17. Mesmo admitindo, como mera hipótese de raciocínio, que o chamado PAEF (Plano de Assistência Económica e Financeira) assinado entre o Governo Português e a “troika” formada pelo FMI, BCE e CE, ou que a redução do défice das contas públicas, correspondam a interesses constitucionalmente protegidos, sempre haverá que verificar se os cortes nas remunerações previstos respeitam o princípio da proporcionalidade, enquanto pressuposto decisivo do respeito pelo princípio constitucional da igualdade.
18. Segundo Gomes Canotilho e Vital Moreira, o respeito pelo princípio da proporcionalidade impõe a proibição do excesso, em três diferentes dimensões: a adequação ou idoneidade (as medidas devem revelar-se como um meio adequado para a prossecução dos fins visados); a exigibilidade, necessidade ou indispensabilidade (as medidas devem revelar-se necessárias porque os fins visados não podem ser obtidos por outros meios menos onerosos para os direitos, liberdades e garantias); e finalmente a proporcionalidade em sentido estrito (os meios devem situar-se na justa medida).
19. Entendem os requerentes que nenhum destes pressupostos é respeitado na LOE 2013. Senão vejamos:
20. Quanto à adequação aos fins visados, ao contrário do que acontecia em 2011, existem hoje evidências de que tal não se verifica. Com efeito, tendo sido as reduções salariais, e o corte dos subsídios de férias e de Natal, apresentadas como as medidas mais eficazes para a redução do défice das contas públicas no imediato, os dados disponíveis, relativos à execução orçamental de 2012, revelam a ineficácia dessas medidas, devido ao efeito recessivo que delas decorrem. Os cortes salariais não são, portanto, medidas adequadas para a redução do défice público.
21. Aliás, essa redução foi anunciada para que se obtivesse um valor de 4,5% do défice público, quando é já hoje reconhecido pelo próprio Governo que esse valor será, quando muito, de 5%, e mesmo este valor só será atingido através de medidas extraordinárias não previstas inicialmente no Orçamento do Estado para 2013.
22. Quanto à indispensabilidade dessas medidas, sustentam os requerentes idêntica conclusão. Tais medidas não são indispensáveis, podendo e devendo os objetivos por elas, alegadamente, visados, ser obtidos de outro modo, designadamente com a renegociação de parcerias público-privadas que constituem pesadíssimos encargos para o Estado, com o recurso a uma justa tributação dos rendimentos de capital (matéria que adiante será autonomamente abordada), ou com a renegociação dos encargos da dívida soberana portuguesa perante os credores internacionais.
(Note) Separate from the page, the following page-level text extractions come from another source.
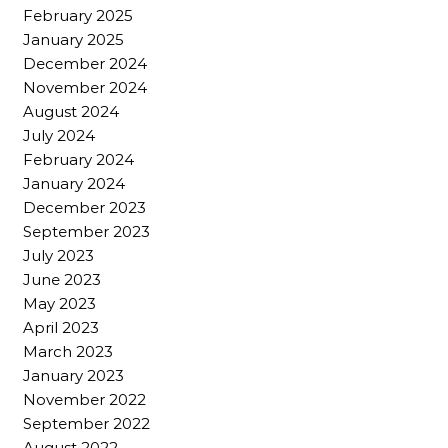
February 2025
January 2025
December 2024
November 2024
August 2024
July 2024
February 2024
January 2024
December 2023
September 2023
July 2023
June 2023
May 2023
April 2023
March 2023
January 2023
November 2022
September 2022
August 2022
23. Registe-se, aliás, que a previsão de despesa com pessoal para 2013 representa apenas 20,46% do total da despesa corrente do Estado (cfr. Quadro III.1.2 na página 95 do Relatório do Orçamento do Estado para 2013 que acompanhou a Proposta de Lei n.º 103/XII).
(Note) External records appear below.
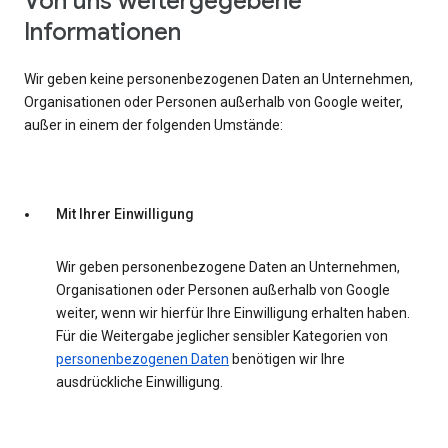
Von uns weitergegebene
Informationen
Wir geben keine personenbezogenen Daten an Unternehmen,
Organisationen oder Personen außerhalb von Google weiter,
außer in einem der folgenden Umstände:
Mit Ihrer Einwilligung
Wir geben personenbezogene Daten an Unternehmen,
Organisationen oder Personen außerhalb von Google
weiter, wenn wir hierfür Ihre Einwilligung erhalten haben.
Für die Weitergabe jeglicher sensibler Kategorien von
personenbezogenen Daten
benötigen wir Ihre
ausdrückliche Einwilligung.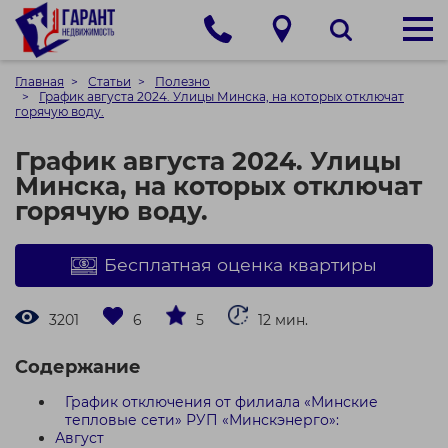
Главная
Статьи
Полезно
График августа 2024. Улицы Минска, на которых отключат
горячую воду.
График августа 2024. Улицы
Минска, на которых отключат
горячую воду.
Бесплатная оценка квартиры
3201
6
5
12 мин.
Содержание
График отключения от филиала «Минские
тепловые сети» РУП «Минскэнерго»:
Август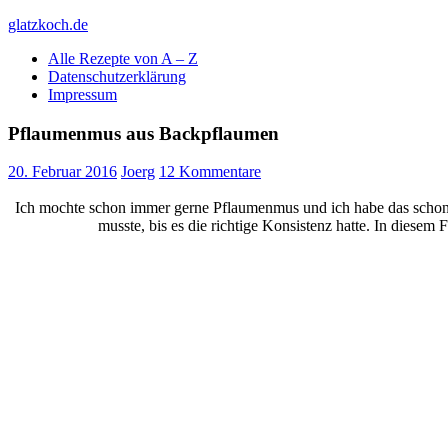
Skip
glatzkoch.de
to
Alle Rezepte von A – Z
content
Kochen für Doofe und Genießer
Datenschutzerklärung
Impressum
Pflaumenmus aus Backpflaumen
20. Februar 2016
Joerg
12 Kommentare
Ich mochte schon immer gerne Pflaumenmus und ich habe das schon m
musste, bis es die richtige Konsistenz hatte. In diesem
24. Dir-se-á que as alternativas acima referidas, a título meramente exemplificativo, decorreriam de opções políticas, não desejadas pelo Governo em funções. É certo. Mas não se diga que tais medidas seriam impossíveis, ao ponto tornar inevitáveis os cortes nos salários e nas pensões previstos na LOE 2013.
25. Aliás, quando se trata de avaliar sacrifícios impostos aos rendimentos do trabalho e das pensões, com base na sua suposta inevitabilidade, tendo em conta uma situação de grave crise financeira, ninguém de boa-fé pode abstrair das causas dessa crise e das respetivas responsabilidades.
26. Todos convirão que a situação de crise financeira que a país atravessa não foi da responsabilidade dos trabalhadores por conta de outrem, ou dos reformados, sejam do sector público ou do sector privado. As responsabilidades da crise financeira decorrem, entre outras causas, – todos o sabem – de desmandos cometidos pelo sector financeiro, muitos deles com relevância criminal, da própria natureza das operações especulativas, e da ausência de regulação e de supervisão que os permitiram.
27. E a crise das dívidas soberanas decorre – também todos o sabem – da opção política tomada pelos Governos, de evitar a falência dos bancos à custa dos contribuintes.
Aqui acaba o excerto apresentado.